Selbstverständlich gibt es noch andere Gründe als wissenschaftliche Unkenntnis für die ver­breitete Politikverdrossenheit, die kurz anzusprechen sind:

(1.) Ein beständiger, systemati­scher und stiller Umverteilungsdruck zugunsten schwächerer Gebiete nach der These von Bernhard Külp (1933-2022), der eine Abwehr des vermeintlichen Zuviel bei den leistungs­starken und eine ständige Position des vermeintlichen Zuwenig in den schwächeren Gebieten mit sich bringt.

(2.) Eine beständig erhöhte Inflationsneigung nach der These von Murray N. Rothbard (1926-1995), die auf der fiskalpolitischen Freiheit der Euro-Mitglieder beruht.

(3.) Ein gesamtgesellschaftlicher Pessi­mismus, wie man ihn für geburtenschwache und überdurch­schnittlich alternde Staatsvölker (der Staatsangehörigen) als typisch erachtet.

(4.) Eine nach Ausführungen des US-Soziologen Daniel Bell (1919-2011) zu erwartende Verschlimmbesse­rung der Rechtsordnung im Kleinen (aus der Sicht von „Law and Economics“) und im Gro­ßen beim lähmenden Erfordernis der Einvernehmlichkeit.

(5.) In drei großen Nationalökono­mien der EU sind gestörte Demokratiemechanismen zu be­obachten, wobei zahlreiche Abge­ordnete zwar formalrechtlich exakt installiert, aber faktisch von den übrigen Parteien als „un­demokratisch“ beurteilt und ausgeschlossen sind.

(6.) Zuletzt ist schließlich eine Informa­tionsflut zu erwähnen, die eher als ärgerlich und weniger als nütz­lich empfunden wird.

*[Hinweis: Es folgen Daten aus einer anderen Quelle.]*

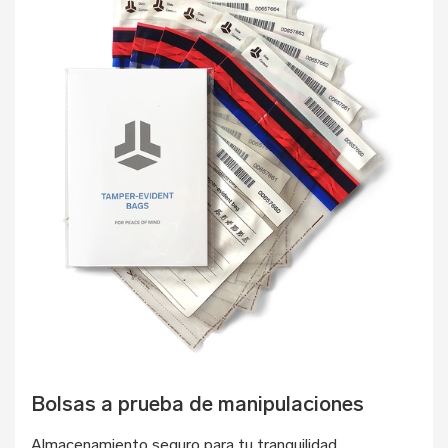
Bolsas a prueba de manipulaciones
Almacenamiento seguro para tu tranquilidad.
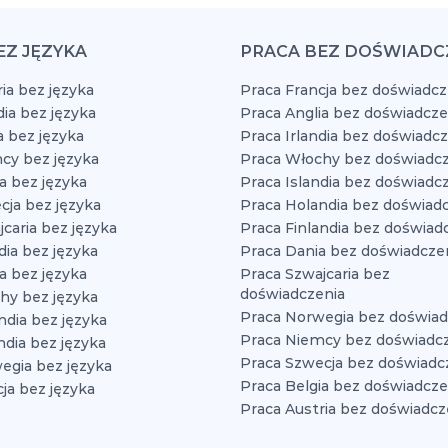
EZ JĘZYKA
PRACA BEZ DOŚWIADC
ia bez języka
Praca Francja bez doświadcz
dia bez języka
Praca Anglia bez doświadcze
a bez języka
Praca Irlandia bez doświadc
cy bez języka
Praca Włochy bez doświadcz
a bez języka
Praca Islandia bez doświadc
cja bez języka
Praca Holandia bez doświad
caria bez języka
Praca Finlandia bez doświad
dia bez języka
Praca Dania bez doświadcze
a bez języka
Praca Szwajcaria bez
doświadczenia
hy bez języka
Praca Norwegia bez doświad
ndia bez języka
Praca Niemcy bez doświadc
ndia bez języka
Praca Szwecja bez doświadc
egia bez języka
Praca Belgia bez doświadcze
ja bez języka
Praca Austria bez doświadcz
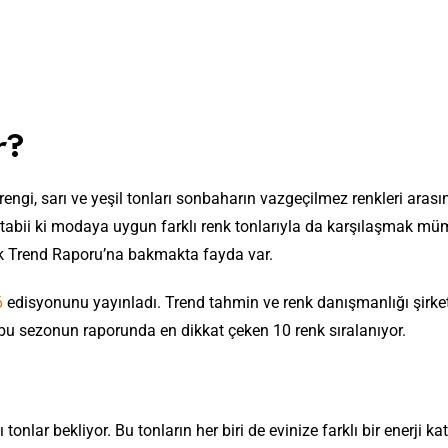
r?
rengi, sarı ve yeşil tonları sonbaharın vazgeçilmez renkleri arası
en tabii ki modaya uygun farklı renk tonlarıyla da karşılaşmak m
nk Trend Raporu’na bakmakta fayda var.
6
edisyonunu yayınladı. Trend tahmin ve renk danışmanlığı şirke
bu sezonun raporunda en dikkat çeken 10 renk sıralanıyor.
onlar bekliyor. Bu tonların her biri de evinize farklı bir enerji k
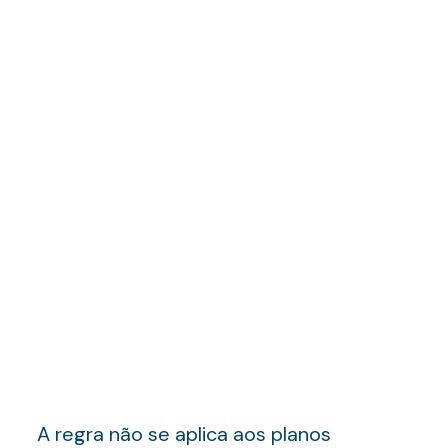
A regra não se aplica aos planos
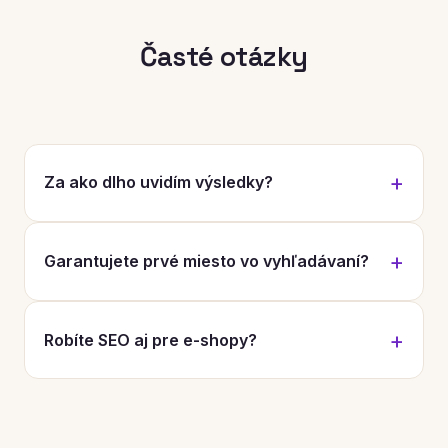
Časté otázky
Za ako dlho uvidím výsledky?
Garantujete prvé miesto vo vyhľadávaní?
Robíte SEO aj pre e-shopy?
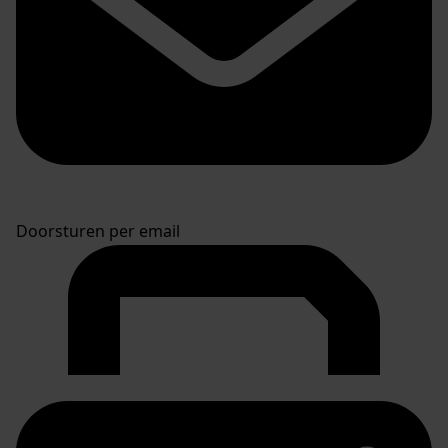
Doorsturen per email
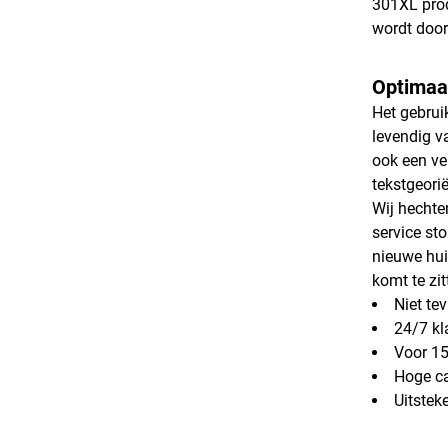
301XL prod
wordt door
Optimaal
Het gebrui
levendig v
ook een ve
tekstgeori
Wij hechte
service sto
nieuwe hui
komt te zit
Niet te
24/7 kl
Voor 15
Hoge ca
Uitstek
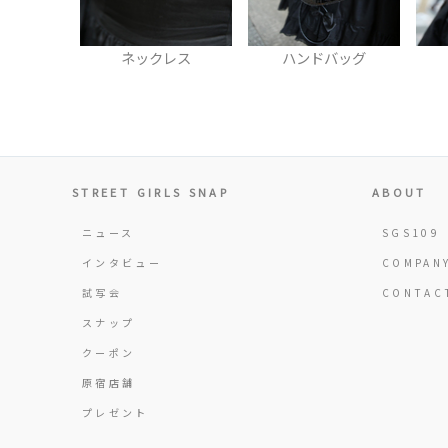
ウス
ネックレス
ハンドバッグ
STREET GIRLS SNAP
ABOUT
ニュース
SGS109
インタビュー
COMPAN
試写会
CONTAC
スナップ
クーポン
原宿店舗
プレゼント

Mit Kopfschütteln nehmen die Zeitungle­ser oftmals den europäischen Politikbetrieb so wahr, als hätten die viel zu vielen Abgeordne­ten den verschmitzten Satz des spanischen Philosophen Baltasar Gracian (1601-1658) gelesen und verinnerlicht: „Besser mit allen ein Narr als allein gescheit.“ Dazuhin agiert die Europäi­sche Kommission mit überreich­lichem Informationsma­terial für Abgeordnete, Presse und Publikum so, als wollte sie dem „Kleinen Handbuch für den Umgang mit Unwissen“ von Nassim Nicholas Taleb (geb. 1960) genügen: „Will man einen Narren zugrunde richten, ver­sorge man ihn mit Informationen”.